Having shed tears of joy at being told he was in the Wallabies squad, it was understandable that Paenga-Amosa would feel the emotion again as the Aussie anthem rang out in Brisbane before his debut.

“Standing there hearing those words, I’m thinking back to the second my parents moved over here, coming here for a better life, and it’s just the journey, the journey of me, my family, it just flashed before me – where I’ve come from, what we’ve been through, all the sacrifices we had to make to help me get to where we are today.

“For me, what got me really emotional was looking over at my family in the stands. I saw them, the 30 of them or so; I saw they were tearing up as well and for me seeing that, seeing them wear green and gold jerseys.

“They’re all Kiwis, we came from Auckland, and when I’m talking about sacrifices I mean the double-jobbing my parents did to help us. I’m talking about what mum and dad have told me they did when we were younger.

“They’d eat bread and nothing more for their dinner, and they only had enough money to get me a chicken breast, so they did that to make sure I wasn’t hungry and that I could get the proper nutrients I needed, stuff like that.

“Actually moving here from New Zealand is not easy, moving away from all the family.

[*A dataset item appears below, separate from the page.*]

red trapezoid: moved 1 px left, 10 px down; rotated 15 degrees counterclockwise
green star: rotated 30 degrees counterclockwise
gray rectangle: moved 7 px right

SUPER RUGBY REDS BULLS The hooker has been in good form for the Reds this year. AAP / PA Images AAP / PA Images / PA Images

“There are so many sacrifices we’ve made along the way, the birthdays we’ve missed from family who are back in New Zealand, all that came into my head, all those things that helped to get me to where I am today.”

When it came to doing his job on the pitch, there were clear nerves in Paenga-Amosa’s performance, although the unfamiliarity of a Wallabies lineout that was still getting to grips with their calls was partly at fault for a couple of overthrows.

The hooker is hoping another shot in the green and gold jersey in Melbourne this weekend will allow him to give a better account of himself.

“I don’t think I will have as many nerves as I did last week. I am just focusing on my job – on my defence, carries, set-piece, all that sort of stuff,” he says.

“I just know that this week I don’t have to go and do everyone else’s job. I watched my game and there were a lot of extra things I was trying to do because I was so energetic. It was my first cap and I was running around like a headless chicken but I think this week I will just focus on my job.”

But even after a debut where he didn’t quite show the best of himself, Paenga-Amosa is grateful to be on this stage.

“Honestly, I am truly blessed to be here. God has blessed me big time. It has been a crazy journey but it has definitely made me the man I am today.”